Taking the Plunge by Christie Dickson


Taking the Plunge by Christie Dickson

Have you ever wondered how you would wash your diapers if you didn’t have access to a washing machine? I’d thought about it a few times; “what would we do in the event of a natural disaster?”, but I didn't worry about it too much. Then, three years into my cloth diapering journey, there was a mechanical failure in my hot water heater and I found I couldn’t wash my diapers in my normal way. Luckily, I could reach out to my Real Diaper Circle Leader and friend, Janice, who pointed me in the right direction for learning how to build a camp washer.

 

My husband, Jeremiah, went out to the hardware store for a bucket, lid, and plunger. When he got home, he cut a hole in the lid, and drilled holes around the plunger to allow for better agitation.

 

My next mission was to heat water. I set to work on the stove, heating water to rinse the diapers. I put the dirty diapers in the bucket and filled it about 2/3 of the way full with warm water. We closed the lid and took turns agitating the diapers, for about 10 minutes. Jeremiah took the bucket and emptied it. We then moved to the wash cycle. We added hot water (around 120 degrees F). I wasn't sure how much detergent we needed to add, so I added one heaping tablespoon of Tide, a heaping tablespoon of powdered water softener, and, in a change to my normal routine, I added a tablespoon of oxyclean.
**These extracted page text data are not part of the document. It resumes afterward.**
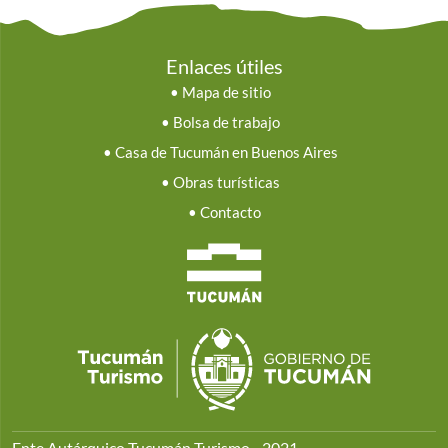
Enlaces útiles
•
Mapa de sitio
•
Bolsa de trabajo
•
Casa de Tucumán en Buenos Aires
•
Obras turísticas
•
Contacto
Ente Autárquico Tucumán Turismo - 2021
We took turns agitating the washer, plunging until our arms were tired. I checked the suds level after the first round, I was shocked to see how many suds there were, Oops! We agitated the diapers for about 30 minutes. Even my son, aged three (pictured), helped out! Jeremiah then dumped the bucket again and we rinsed, several times. I've forgotten now how many times we needed to rinse. Once we were mostly clear of soap bubbles, I tossed the diapers in the washer to spin the water out. If the washer spin cycle had been broken, I would have wrung out the inserts by hand. I hung my shells to dry like normal, and dried the inserts in the dryer.

Everything came out really clean! I was so glad because we have really thick inserts! On the morning we found our hot water heater was broken I started using all our receiving diaper flats and these proved really easy to clean. I found them super trim and absorbent for use too.


For those wondering if they can hand wash; yes, you can! I highly recommend it. Not only does it use a lot less water, extremely helpful in a drought situation like California is experiencing, but it is also great exercise for your arms! Hand washing is an economical way to wash your diapers if you don't have a washer at home, or if you have to use a coin-op machine. Just make sure to dump the initial rinse and wash cycle water into your toilet or down a utility sink. Don't worry, the toilet will flush itself before overflowing.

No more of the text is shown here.